Um professor de educação física e empresário foi assassinado com ao menos cinco tiros na noite da última terça-feira, no Jardim Andorinhas, em Campinas. O crime aconteceu em uma viela, a cerca de 200 metros da academia da vítima. O caso será investigado pelo Setor de Homicídio e Proteção à Pessoa (SHPP).

Ivan Manoel do Amaral Xavier, de 31 anos, morava em um conjunto de prédios, na mesma rua onde funcionava sua academia. De acordo com o Boletim de Ocorrência (BO), um dos tiros foi a queima-roupa, na nuca da vítima. Os demais atingiram ombro, peito e braço.

O crime foi por volta das 22h na Rua Itamaracá. Ele havia deixado a namorada na casa dela e voltava a pé. Segundo o relato do BO, populares viram que o crime foi cometido por duas pessoas em uma moto. “Acordei com o barulho de ao menos cinco disparos e uma mulher gritando. Sai na sacada de casa e não vi nada. Só depois soube que o Ivan estava morto”, contou um comerciante de 27 anos, que mora nas proximidades da viela. De acordo com informações preliminares, a namorado de Xavier havia se separado recentemente e seu ex-marido não aceitava o fim do relacionamento.

De acordo com a perícia criminal, foram efetuados seis disparos, mas um deles não atingiu a vítima. A suspeita é que a arma seria um revólver. O projétil que não atingiu a vítima foi apreendido pela perícia. A polícia chegou a fazer diligências no local em busca de suspeitos do assassinato. “O Ivan era muito conhecido e querido no bairro. Não tinha inimizades, até onde a gente sabe”, disse o pedreiro Cícero Alves de Brito, de 55 anos.

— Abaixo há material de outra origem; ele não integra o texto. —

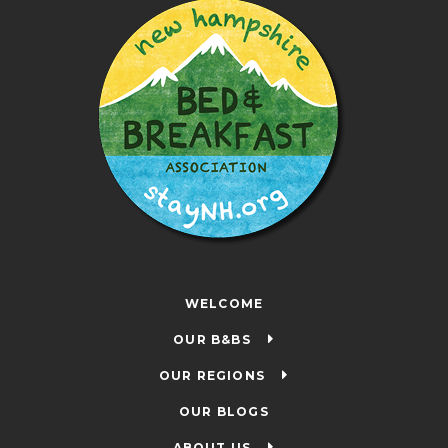
WELCOME
OUR B&BS
OUR REGIONS
OUR BLOGS
ABOUT US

O crime foi registrado como morte suspeita e homicídio. De acordo com a polícia, aparentemente nenhum objeto foi levado da vítima já que a carteira e o celular estavam com ele. Ivan morava sozinho e, segundo vizinhos, fazia cerca de seis meses que ele tinha mobiliado o apartamento que havia acabado de comprar.

Xavier foi enterrado ontem, no Cemitério Parque das Flores, sob forte emoção dos familiares, principalmente d os pais Irço e Maria Ismar Alves do Amaral Xavier, que não se conformavam com a brutalidade da morte.